→ Stored records
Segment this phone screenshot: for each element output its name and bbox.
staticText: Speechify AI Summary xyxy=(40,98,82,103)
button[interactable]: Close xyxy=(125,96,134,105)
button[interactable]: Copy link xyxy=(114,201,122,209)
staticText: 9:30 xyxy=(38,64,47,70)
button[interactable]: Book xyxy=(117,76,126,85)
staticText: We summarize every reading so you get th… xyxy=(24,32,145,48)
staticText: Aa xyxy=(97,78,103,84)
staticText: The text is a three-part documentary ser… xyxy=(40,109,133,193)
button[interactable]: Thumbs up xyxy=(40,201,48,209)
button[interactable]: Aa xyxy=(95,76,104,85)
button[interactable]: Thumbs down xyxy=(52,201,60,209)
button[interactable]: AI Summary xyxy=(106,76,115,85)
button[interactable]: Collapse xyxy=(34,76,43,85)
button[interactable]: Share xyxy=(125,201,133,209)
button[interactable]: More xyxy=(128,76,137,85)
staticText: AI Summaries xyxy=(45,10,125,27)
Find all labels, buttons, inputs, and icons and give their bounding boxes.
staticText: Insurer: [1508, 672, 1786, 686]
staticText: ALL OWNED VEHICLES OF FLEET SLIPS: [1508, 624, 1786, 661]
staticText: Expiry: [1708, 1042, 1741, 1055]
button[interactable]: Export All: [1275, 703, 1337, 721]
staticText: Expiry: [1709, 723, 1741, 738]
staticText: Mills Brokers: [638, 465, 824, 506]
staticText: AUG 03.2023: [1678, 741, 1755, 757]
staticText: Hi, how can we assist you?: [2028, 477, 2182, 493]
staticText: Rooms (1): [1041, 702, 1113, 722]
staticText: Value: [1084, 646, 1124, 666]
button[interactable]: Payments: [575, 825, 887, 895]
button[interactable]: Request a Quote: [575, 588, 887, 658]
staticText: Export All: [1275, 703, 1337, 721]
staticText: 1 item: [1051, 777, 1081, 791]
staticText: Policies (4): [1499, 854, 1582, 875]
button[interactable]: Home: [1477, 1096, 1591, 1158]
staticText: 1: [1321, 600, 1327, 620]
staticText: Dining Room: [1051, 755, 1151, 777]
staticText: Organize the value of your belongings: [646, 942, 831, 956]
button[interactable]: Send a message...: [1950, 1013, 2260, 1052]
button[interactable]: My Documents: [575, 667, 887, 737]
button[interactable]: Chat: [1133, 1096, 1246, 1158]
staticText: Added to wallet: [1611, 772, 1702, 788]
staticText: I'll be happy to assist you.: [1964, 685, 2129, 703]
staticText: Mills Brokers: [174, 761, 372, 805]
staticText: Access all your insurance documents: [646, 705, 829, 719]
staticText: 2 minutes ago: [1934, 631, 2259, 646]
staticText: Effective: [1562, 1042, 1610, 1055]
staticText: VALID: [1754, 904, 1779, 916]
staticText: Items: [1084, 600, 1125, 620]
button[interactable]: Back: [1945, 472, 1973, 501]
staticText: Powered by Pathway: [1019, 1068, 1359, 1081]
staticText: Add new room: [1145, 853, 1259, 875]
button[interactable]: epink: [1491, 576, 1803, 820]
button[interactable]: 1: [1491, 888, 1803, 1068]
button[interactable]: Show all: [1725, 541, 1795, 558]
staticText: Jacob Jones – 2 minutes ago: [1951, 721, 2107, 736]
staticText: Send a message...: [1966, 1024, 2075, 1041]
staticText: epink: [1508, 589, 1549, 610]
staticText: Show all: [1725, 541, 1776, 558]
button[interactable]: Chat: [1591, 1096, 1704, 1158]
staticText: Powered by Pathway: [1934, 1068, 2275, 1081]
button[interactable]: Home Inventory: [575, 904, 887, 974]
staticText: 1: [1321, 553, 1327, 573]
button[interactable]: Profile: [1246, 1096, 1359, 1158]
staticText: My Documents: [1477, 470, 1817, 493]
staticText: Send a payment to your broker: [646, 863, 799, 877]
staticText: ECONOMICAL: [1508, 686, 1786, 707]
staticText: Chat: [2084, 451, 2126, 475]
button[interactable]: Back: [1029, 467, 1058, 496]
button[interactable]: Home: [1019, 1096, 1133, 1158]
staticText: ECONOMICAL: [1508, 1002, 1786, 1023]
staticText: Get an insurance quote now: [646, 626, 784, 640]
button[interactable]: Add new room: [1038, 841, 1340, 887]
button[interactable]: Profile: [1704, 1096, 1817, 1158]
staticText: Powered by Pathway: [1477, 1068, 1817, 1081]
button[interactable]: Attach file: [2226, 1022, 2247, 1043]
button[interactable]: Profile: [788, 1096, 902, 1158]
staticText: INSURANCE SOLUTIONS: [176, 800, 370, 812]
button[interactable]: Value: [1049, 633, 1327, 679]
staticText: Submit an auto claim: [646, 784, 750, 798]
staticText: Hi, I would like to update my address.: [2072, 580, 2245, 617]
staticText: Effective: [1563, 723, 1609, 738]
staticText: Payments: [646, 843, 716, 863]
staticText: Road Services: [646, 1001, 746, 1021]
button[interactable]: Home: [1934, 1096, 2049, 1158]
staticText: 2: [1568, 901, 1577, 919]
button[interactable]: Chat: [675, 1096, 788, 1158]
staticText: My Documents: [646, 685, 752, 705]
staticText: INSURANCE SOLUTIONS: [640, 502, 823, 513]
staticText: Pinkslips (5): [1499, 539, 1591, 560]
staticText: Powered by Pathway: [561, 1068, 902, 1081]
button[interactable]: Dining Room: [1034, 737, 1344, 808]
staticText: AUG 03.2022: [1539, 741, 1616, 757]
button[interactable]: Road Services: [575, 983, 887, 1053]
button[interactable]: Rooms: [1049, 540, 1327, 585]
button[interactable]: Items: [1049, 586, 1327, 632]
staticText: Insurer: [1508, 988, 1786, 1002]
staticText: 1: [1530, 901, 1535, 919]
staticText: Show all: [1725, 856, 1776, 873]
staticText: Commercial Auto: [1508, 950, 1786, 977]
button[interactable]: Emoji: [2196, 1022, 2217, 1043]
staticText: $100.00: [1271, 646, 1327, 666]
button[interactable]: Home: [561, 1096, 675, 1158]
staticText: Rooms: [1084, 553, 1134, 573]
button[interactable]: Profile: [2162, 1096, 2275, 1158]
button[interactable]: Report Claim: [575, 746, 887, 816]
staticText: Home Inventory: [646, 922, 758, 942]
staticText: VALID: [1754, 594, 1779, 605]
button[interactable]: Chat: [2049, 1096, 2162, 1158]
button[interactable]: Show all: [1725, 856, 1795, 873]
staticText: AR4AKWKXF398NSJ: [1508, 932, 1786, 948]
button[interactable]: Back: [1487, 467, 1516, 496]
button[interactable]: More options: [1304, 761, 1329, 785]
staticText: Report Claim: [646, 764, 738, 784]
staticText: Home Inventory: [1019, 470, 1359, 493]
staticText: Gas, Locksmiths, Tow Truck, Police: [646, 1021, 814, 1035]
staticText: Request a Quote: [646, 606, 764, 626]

→ To do
Transcribe every record above exactly as written.

→ Result of the exercise
Segment this phone screenshot: for each element output its name and bbox.
staticText: Speechify AI Summary xyxy=(40,98,82,103)
button[interactable]: Close xyxy=(125,96,134,105)
button[interactable]: Copy link xyxy=(114,201,122,209)
staticText: 9:30 xyxy=(38,64,47,70)
button[interactable]: Book xyxy=(117,76,126,85)
staticText: We summarize every reading so you get th… xyxy=(24,32,145,48)
staticText: Aa xyxy=(97,78,103,84)
staticText: The text is a three-part documentary ser… xyxy=(40,109,133,193)
button[interactable]: Thumbs up xyxy=(40,201,48,209)
button[interactable]: Aa xyxy=(95,76,104,85)
button[interactable]: Thumbs down xyxy=(52,201,60,209)
button[interactable]: AI Summary xyxy=(106,76,115,85)
button[interactable]: Collapse xyxy=(34,76,43,85)
button[interactable]: Share xyxy=(125,201,133,209)
button[interactable]: More xyxy=(128,76,137,85)
staticText: AI Summaries xyxy=(45,10,125,27)
Find all labels, buttons, inputs, and icons and give their bounding boxes.
staticText: Insurer: [1508, 672, 1786, 686]
staticText: ALL OWNED VEHICLES OF FLEET SLIPS: [1508, 624, 1786, 661]
staticText: Expiry: [1708, 1042, 1741, 1055]
button[interactable]: Export All: [1275, 703, 1337, 721]
staticText: Expiry: [1709, 723, 1741, 738]
staticText: Mills Brokers: [638, 465, 824, 506]
staticText: AUG 03.2023: [1678, 741, 1755, 757]
staticText: Hi, how can we assist you?: [2028, 477, 2182, 493]
staticText: Rooms (1): [1041, 702, 1113, 722]
staticText: Value: [1084, 646, 1124, 666]
button[interactable]: Payments: [575, 825, 887, 895]
button[interactable]: Request a Quote: [575, 588, 887, 658]
staticText: Export All: [1275, 703, 1337, 721]
staticText: 1 item: [1051, 777, 1081, 791]
staticText: Policies (4): [1499, 854, 1582, 875]
button[interactable]: Home: [1477, 1096, 1591, 1158]
staticText: 1: [1321, 600, 1327, 620]
staticText: Dining Room: [1051, 755, 1151, 777]
staticText: Organize the value of your belongings: [646, 942, 831, 956]
button[interactable]: Send a message...: [1950, 1013, 2260, 1052]
button[interactable]: My Documents: [575, 667, 887, 737]
button[interactable]: Chat: [1133, 1096, 1246, 1158]
staticText: Added to wallet: [1611, 772, 1702, 788]
staticText: I'll be happy to assist you.: [1964, 685, 2129, 703]
staticText: Mills Brokers: [174, 761, 372, 805]
staticText: Access all your insurance documents: [646, 705, 829, 719]
staticText: 2 minutes ago: [1934, 631, 2259, 646]
staticText: Effective: [1562, 1042, 1610, 1055]
staticText: VALID: [1754, 904, 1779, 916]
staticText: Items: [1084, 600, 1125, 620]
button[interactable]: Back: [1945, 472, 1973, 501]
staticText: Powered by Pathway: [1019, 1068, 1359, 1081]
staticText: Add new room: [1145, 853, 1259, 875]
button[interactable]: epink: [1491, 576, 1803, 820]
button[interactable]: 1: [1491, 888, 1803, 1068]
button[interactable]: Show all: [1725, 541, 1795, 558]
staticText: Jacob Jones – 2 minutes ago: [1951, 721, 2107, 736]
staticText: Send a message...: [1966, 1024, 2075, 1041]
staticText: epink: [1508, 589, 1549, 610]
staticText: Show all: [1725, 541, 1776, 558]
button[interactable]: Chat: [1591, 1096, 1704, 1158]
staticText: Powered by Pathway: [1934, 1068, 2275, 1081]
button[interactable]: Home Inventory: [575, 904, 887, 974]
staticText: 1: [1321, 553, 1327, 573]
button[interactable]: Profile: [1246, 1096, 1359, 1158]
staticText: My Documents: [1477, 470, 1817, 493]
staticText: Send a payment to your broker: [646, 863, 799, 877]
staticText: ECONOMICAL: [1508, 686, 1786, 707]
staticText: Chat: [2084, 451, 2126, 475]
button[interactable]: Back: [1029, 467, 1058, 496]
button[interactable]: Home: [1019, 1096, 1133, 1158]
staticText: ECONOMICAL: [1508, 1002, 1786, 1023]
staticText: Get an insurance quote now: [646, 626, 784, 640]
button[interactable]: Add new room: [1038, 841, 1340, 887]
button[interactable]: Profile: [1704, 1096, 1817, 1158]
staticText: Powered by Pathway: [1477, 1068, 1817, 1081]
button[interactable]: Attach file: [2226, 1022, 2247, 1043]
button[interactable]: Profile: [788, 1096, 902, 1158]
staticText: INSURANCE SOLUTIONS: [176, 800, 370, 812]
button[interactable]: Value: [1049, 633, 1327, 679]
staticText: Submit an auto claim: [646, 784, 750, 798]
staticText: Hi, I would like to update my address.: [2072, 580, 2245, 617]
staticText: Effective: [1563, 723, 1609, 738]
staticText: Payments: [646, 843, 716, 863]
staticText: Road Services: [646, 1001, 746, 1021]
button[interactable]: Home: [1934, 1096, 2049, 1158]
staticText: 2: [1568, 901, 1577, 919]
button[interactable]: Chat: [675, 1096, 788, 1158]
staticText: My Documents: [646, 685, 752, 705]
staticText: INSURANCE SOLUTIONS: [640, 502, 823, 513]
staticText: Pinkslips (5): [1499, 539, 1591, 560]
staticText: Powered by Pathway: [561, 1068, 902, 1081]
button[interactable]: Dining Room: [1034, 737, 1344, 808]
staticText: AUG 03.2022: [1539, 741, 1616, 757]
button[interactable]: Road Services: [575, 983, 887, 1053]
button[interactable]: Rooms: [1049, 540, 1327, 585]
button[interactable]: Items: [1049, 586, 1327, 632]
staticText: Insurer: [1508, 988, 1786, 1002]
staticText: 1: [1530, 901, 1535, 919]
staticText: Show all: [1725, 856, 1776, 873]
staticText: Commercial Auto: [1508, 950, 1786, 977]
button[interactable]: Emoji: [2196, 1022, 2217, 1043]
staticText: $100.00: [1271, 646, 1327, 666]
button[interactable]: Home: [561, 1096, 675, 1158]
staticText: Rooms: [1084, 553, 1134, 573]
button[interactable]: Profile: [2162, 1096, 2275, 1158]
button[interactable]: Report Claim: [575, 746, 887, 816]
staticText: Home Inventory: [646, 922, 758, 942]
staticText: VALID: [1754, 594, 1779, 605]
button[interactable]: Chat: [2049, 1096, 2162, 1158]
button[interactable]: Show all: [1725, 856, 1795, 873]
staticText: AR4AKWKXF398NSJ: [1508, 932, 1786, 948]
button[interactable]: Back: [1487, 467, 1516, 496]
button[interactable]: More options: [1304, 761, 1329, 785]
staticText: Report Claim: [646, 764, 738, 784]
staticText: Home Inventory: [1019, 470, 1359, 493]
staticText: Gas, Locksmiths, Tow Truck, Police: [646, 1021, 814, 1035]
staticText: Request a Quote: [646, 606, 764, 626]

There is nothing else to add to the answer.